- _Action item_:
Search the data for lines holding the word "pour". State how many there are, and nothing else.

- _Records shown_:
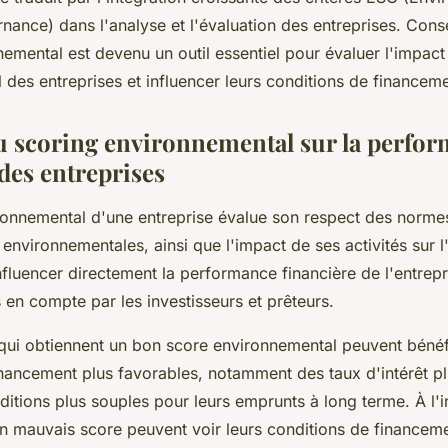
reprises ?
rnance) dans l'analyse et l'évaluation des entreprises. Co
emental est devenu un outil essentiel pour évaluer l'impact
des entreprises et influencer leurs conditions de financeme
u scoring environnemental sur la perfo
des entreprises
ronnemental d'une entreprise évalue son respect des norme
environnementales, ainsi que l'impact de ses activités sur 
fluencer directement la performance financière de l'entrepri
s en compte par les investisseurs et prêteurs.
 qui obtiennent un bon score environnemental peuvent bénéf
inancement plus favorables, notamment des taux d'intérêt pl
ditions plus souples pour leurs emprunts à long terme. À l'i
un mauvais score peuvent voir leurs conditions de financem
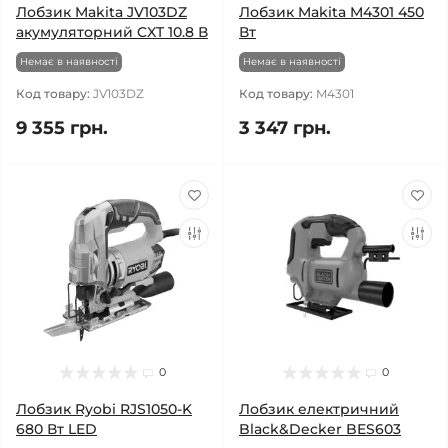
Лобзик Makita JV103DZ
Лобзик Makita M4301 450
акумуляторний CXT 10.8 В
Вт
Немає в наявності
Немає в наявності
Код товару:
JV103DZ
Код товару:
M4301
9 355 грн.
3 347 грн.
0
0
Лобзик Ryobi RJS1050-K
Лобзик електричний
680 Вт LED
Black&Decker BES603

- _Response_:
2